Elegant and practical solutions

There are two ways in which you can tie a shoelace – one is the “ordinary method”, where you explicitly make the loops around both ends of the lace before tying together to form a bow. The other is the “elegant method” where you only make one loop explicitly, but tie with such great skill that the bow automatically gets formed.

I have never learnt to tie my shoelaces in the latter manner – I suspect my father didn’t know it either, because of which it wasn’t passed on to me. Metaphorically, however, I like to implement such solutions in other aspects.

Having been educated in mathematics, I’m a sucker for “elegant solutions”. I look down upon brute force solutions, which is why I might sometimes spend half an hour writing a script to accomplish a repetitive task that might have otherwise taken 15 minutes. Over the long run, I believe, this elegance will pay off, in terms of scaling easier.

And I suspect I’m not alone in this love for elegance. If the world were only about efficiency, brute force would prevail. That we appreciate things like poetry and music and art and what not means that there is some preference for elegance. And that extends to business solutions as well.

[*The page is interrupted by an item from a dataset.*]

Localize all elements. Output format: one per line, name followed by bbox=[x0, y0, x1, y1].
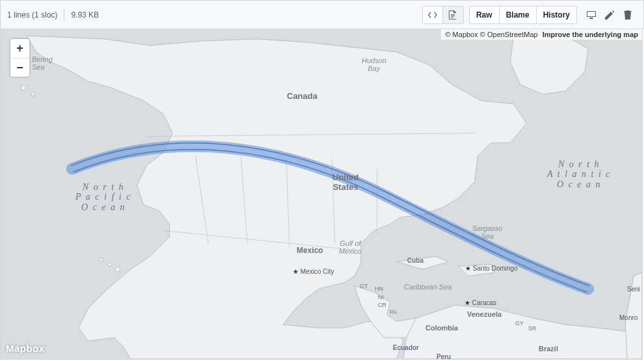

While going for elegance is a useful heuristic, sometimes it can lead to missing the woods for the trees (or missing the random forests for the decision trees if you may will). For there are situations that simply don’t, or won’t, scale, and where elegance will send you on a wild goose chase while a little fighter work will get the job done.

I got reminded of this sometime last week when my wife asked me for some Excel help in some work she was doing. Now, there was a recent article in WSJ which claimed that the “first rule of Microsoft Excel is that you shouldn’t let people know you’re good at it”. However, having taught a university course on spreadsheet modelling, there is no place to hide for me, and people keep coming to me for Excel help (though it helps I don’t work in an office).

So the problem wasn’t a simple one, and I dug around for about half an hour without a solution in sight. And then my wife happened to casually mention that this was a one-time thing. That she had to solve this problem once but didn’t expect to come across it again, so “a little manual work” won’t hurt.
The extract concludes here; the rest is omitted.